BÜYÜK RİSK OLUŞTURUR; Ölçülü yenildiği takdirde herhangi bir
zararının bulunmadığını, 1 dilim 2 parmak kalınlığındaki karpuzun 30 kalori
civarında enerji verdiğini belirten Diyetisyen Fatma Altıntaş Kaplan, şöyle
dedi:
"Posa bakımından çok zayıf kalması ve içerdiği şeker
bakımından da kan şekerini hızlı yükselten bir meyvedir. Zaten diyabet
hastalarına karpuzu dikkatli tüketin derken bir de içerisine enjekte edilen
ekstra şeker riski daha da arttırmaktadır. Fazla alınan şekerin uzun vadede
obeziteye yol açtığını, yükselen gliserin değerleriyle birlikte kalp damar
sağlığı açısından risk oluşturduğunu, diş çürüklerine yol açtığını biliyoruz.
Yüksek şeker tüketimin kanserle ilişkili olduğunu biliyoruz.
Bu yüzden ilave şeker tüketiminden mümkün olduğunca uzak
durmak gerekir. Sağlıklı bireyde şeker alımının günlük enerjinin yüzde 5- 10'u
geçmemesi gerekirken meyveye enjekte edilerek de alınması hem doğal beslenmeden
bizi uzaklaştırmakta hem de ilave şeker alımıyla pek çok hastalığa davetiye
çıkarmaktadır. Meyvenin içerisinde doğal olan bir şeker var ve bu bizim
ihtiyacımızı karşılamaya yeterli. Bu tarz hileler bir yerde beğeniye ya da
ticari olarak karı artırırken, aynı zamanda kamu sağlığı açışından büyük bir
risk oluşturmaktadır."
TÜKETİCİLER İNANIYOR; Bazı tüketiciler de daha önce bu kadar
erken zamanda tatlı karpuz yemediklerini ifade ederek iddianın doğru olduğuna
inandıklarını söyledi. Karpuzun çok tatlı olduğunu anlatan ve şeker enjekte
edildiğine inanan Serenay Kabadayı "Bence olabilir. Önceden bu mevsimde
kelek olurdu karpuzlar. Önceye nazaran daha tatlı daha şekerli şimdilerde.

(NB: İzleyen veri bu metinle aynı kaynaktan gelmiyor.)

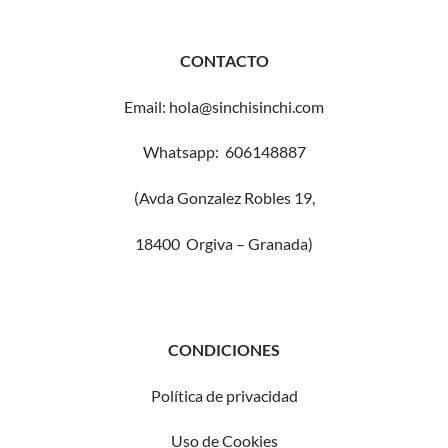
CONTACTO
Email: hola@sinchisinchi.com
Whatsapp: 606148887
(Avda Gonzalez Robles 19,
18400 Orgiva – Granada)
CONDICIONES
Política de privacidad
Uso de Cookies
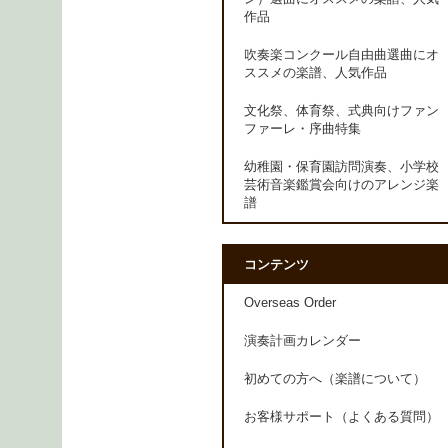
作品
吹奏楽コンクール自由曲選曲にオ
ススメの楽譜、人気作品
文化祭、体育祭、式典向けファン
ファーレ・序曲特集
幼稚園・保育園訪問演奏、小学校
芸術音楽鑑賞会向けのアレンジ楽
譜
コンテンツ
Overseas Order
演奏計画カレンダー
初めての方へ（楽譜について）
お客様サポート（よくある質問）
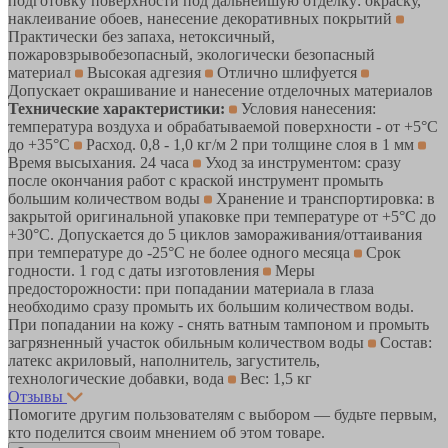
подготовку поверхности под дальнейшую отделку: окраску,
наклеивание обоев, нанесение декоративных покрытий
Практически без запаха, нетоксичный,
пожаровзрывобезопасный, экологически безопасный
материал
Высокая адгезия
Отлично шлифуется
Допускает окрашивание и нанесение отделочных материалов
Технические характеристики:
Условия нанесения:
температура воздуха и обрабатываемой поверхности - от +5°С
до +35°С
Расход. 0,8 - 1,0 кг/м 2 при толщине слоя в 1 мм
Время высыхания. 24 часа
Уход за инструментом: сразу
после окончания работ с краской инструмент промыть
большим количеством воды
Хранение и транспортировка: в
закрытой оригинальной упаковке при температуре от +5°С до
+30°С. Допускается до 5 циклов замораживания/оттаивания
при температуре до -25°С не более одного месяца
Срок
годности. 1 год с даты изготовления
Меры
предосторожности: при попадании материала в глаза
необходимо сразу промыть их большим количеством воды.
При попадании на кожу - снять ватным тампоном и промыть
загрязненный участок обильным количеством воды
Состав:
латекс акриловый, наполнитель, загуститель,
технологические добавки, вода
Вес: 1,5 кг
Отзывы
Помогите другим пользователям с выбором — будьте первым,
кто поделится своим мнением об этом товаре.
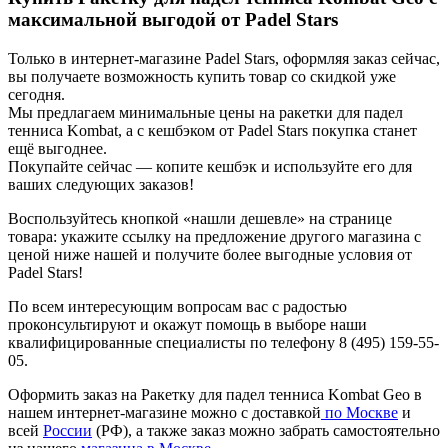
максимальной выгодой от Padel Stars
Только в интернет-магазине Padel Stars, оформляя заказ сейчас,
вы получаете возможность купить товар со скидкой уже
сегодня.
Мы предлагаем минимальные цены на ракетки для падел
тенниса Kombat, а с кешбэком от Padel Stars покупка станет
ещё выгоднее.
Покупайте сейчас — копите кешбэк и используйте его для
ваших следующих заказов!
Воспользуйтесь кнопкой «нашли дешевле» на странице
товара: укажите ссылку на предложение другого магазина с
ценой ниже нашей и получите более выгодные условия от
Padel Stars!
По всем интересующим вопросам вас с радостью
проконсультируют и окажут помощь в выборе наши
квалифицированные специалисты по телефону 8 (495) 159-55-
05.
Оформить заказ на Ракетку для падел тенниса Kombat Geo в
нашем интернет-магазине можно с доставкой
по Москве
и
всей
России
(РФ), а также заказ можно забрать самостоятельно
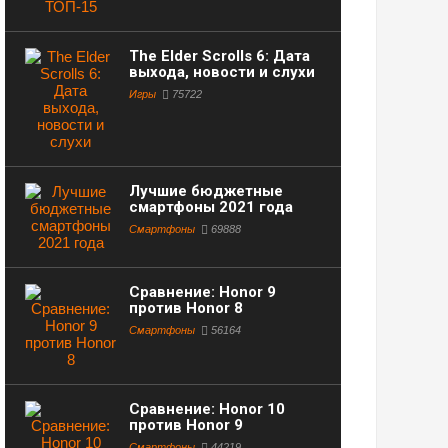
The Elder Scrolls 6: Дата
выхода, новости и слухи
Игры
75722
Лучшие бюджетные
смартфоны 2021 года
Смартфоны
69888
Сравнение: Honor 9
против Honor 8
Смартфоны
56164
Сравнение: Honor 10
против Honor 9
Смартфоны
44219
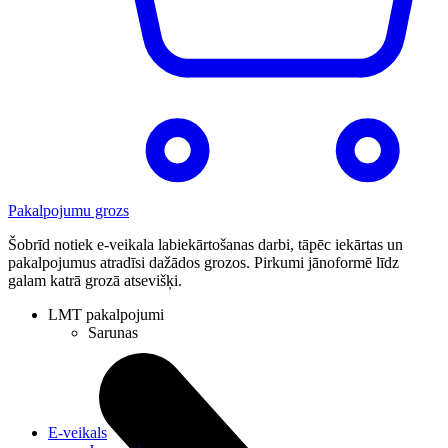
Pakalpojumu grozs
Šobrīd notiek e-veikala labiekārtošanas darbi, tāpēc iekārtas un
pakalpojumus atradīsi dažādos grozos. Pirkumi jānoformē līdz
galam katrā grozā atsevišķi.
LMT pakalpojumi
Sarunas
E-veikals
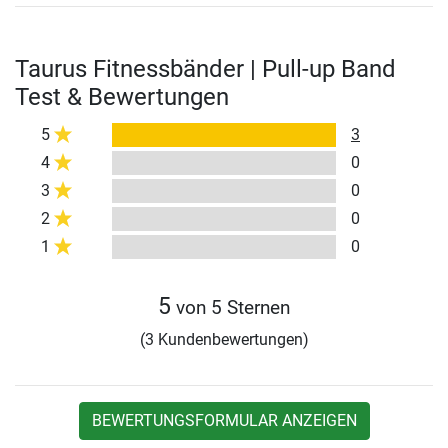
Taurus Fitnessbänder | Pull-up Band
Test & Bewertungen
5
3
4
0
3
0
2
0
1
0
5
von 5 Sternen
(3 Kundenbewertungen)
BEWERTUNGSFORMULAR ANZEIGEN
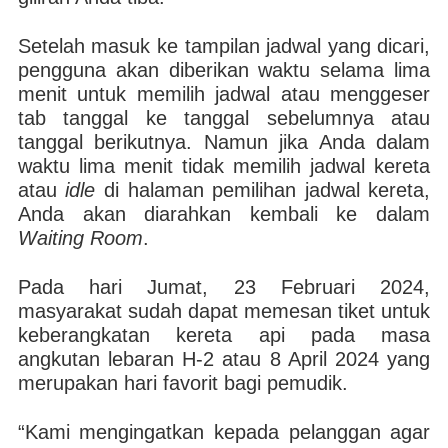
Setelah masuk ke tampilan jadwal yang dicari,
pengguna akan diberikan waktu selama lima
menit untuk memilih jadwal atau menggeser
tab tanggal ke tanggal sebelumnya atau
tanggal berikutnya. Namun jika Anda dalam
waktu lima menit tidak memilih jadwal kereta
atau
idle
di halaman pemilihan jadwal kereta,
Anda akan diarahkan kembali ke dalam
Waiting Room
.
Pada hari Jumat, 23 Februari 2024,
masyarakat sudah dapat memesan tiket untuk
keberangkatan kereta api pada masa
angkutan lebaran H-2 atau 8 April 2024 yang
merupakan hari favorit bagi pemudik.
“Kami mengingatkan kepada pelanggan agar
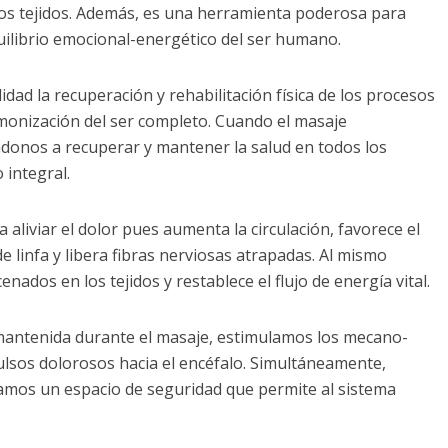
 los tejidos. Además, es una herramienta poderosa para
uilibrio emocional-energético del ser humano.
dad la recuperación y rehabilitación física de los procesos
rmonización del ser completo. Cuando el masaje
ndonos a recuperar y mantener la salud en todos los
 integral.
 aliviar el dolor pues aumenta la circulación, favorece el
 linfa y libera fibras nerviosas atrapadas. Al mismo
ados en los tejidos y restablece el flujo de energía vital.
 mantenida durante el masaje, estimulamos los mecano-
lsos dolorosos hacia el encéfalo. Simultáneamente,
eamos un espacio de seguridad que permite al sistema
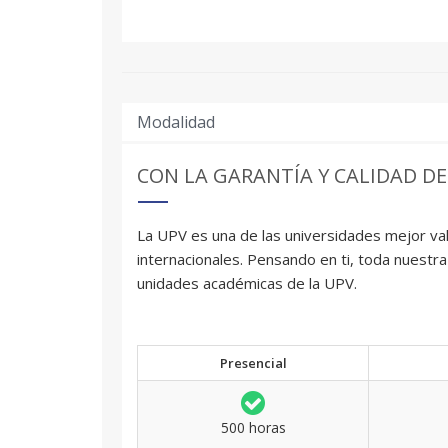
Modalidad
CON LA GARANTÍA Y CALIDAD DE
La UPV es una de las universidades mejor val
internacionales. Pensando en ti, toda nuestra
unidades académicas de la UPV.
Presencial
500 horas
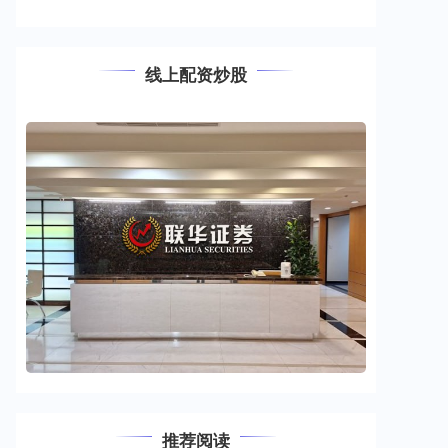
线上配资炒股
推荐阅读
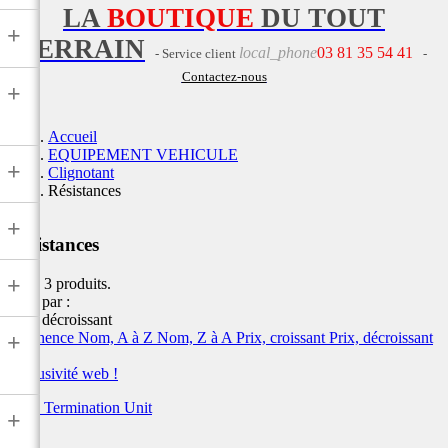
LA
BOUTIQUE
DU TOUT
+
TERRAIN
local_phone
03 81 35 54 41
- Service client
-
Contactez-nous
+
Accueil
EQUIPEMENT VEHICULE
+
Clignotant
Résistances
+
Résistances
+
Il y a 3 produits.
Trier par :
Prix, décroissant
Pertinence
Nom, A à Z
Nom, Z à A
Prix, croissant
Prix, décroissant
+
Exclusivité web !
DZE Termination Unit
+
DZE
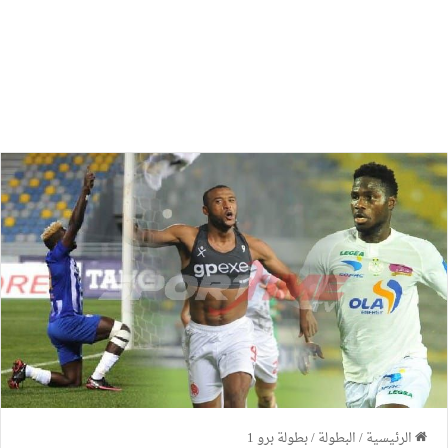
الرئيسية
/
البطولة
/
بطولة برو 1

İçinden bal akıyor gibi. Ben inanıyorum bu duruma. Büyük ihtimalle var. Üretici
için de bu durum bence hiç zor değil. Talebin artması için böyle bir şey yapmış
olabilirler" dedi. Şekerli su enjekte edildiği iddiasına inanan bir başka
tüketici Büşra Tezcan ise "Pazarlar uzun süre kapalı oldu. Üreticiler
bence daha çok satmak için böyle bir şeye başvurmuşlardır. GDO'lu ürünlerde
oluyor artık günümüzde. Bence bu da olabilir. Önceden karpuzlar bu zamanlarda
bu kadar tatlı değildi. Şimdikiler daha tatlı" diye konuştu.
ÜRETİCİLER REDDETTİ; Karpuza şeker enjekte edilmesi iddialarını
reddeden çiftçiler ise bu söylemlerin kendilerini üzdüğünü kaydetti. Serik
ilçesinde 80 dönüm tarlada üretim yapan ziraat mühendisi İskender Yaman, bu
iddianın imkansız olduğunu söyledi. Gece gündüz durmadan tarlada
çalıştıklarını, bu ürünleri ancak yetiştirdiklerini ifade eden Yaman,
"Piyasalar zaten dalgalı. Kimse şeker enjekte edecek bir işe girişmez.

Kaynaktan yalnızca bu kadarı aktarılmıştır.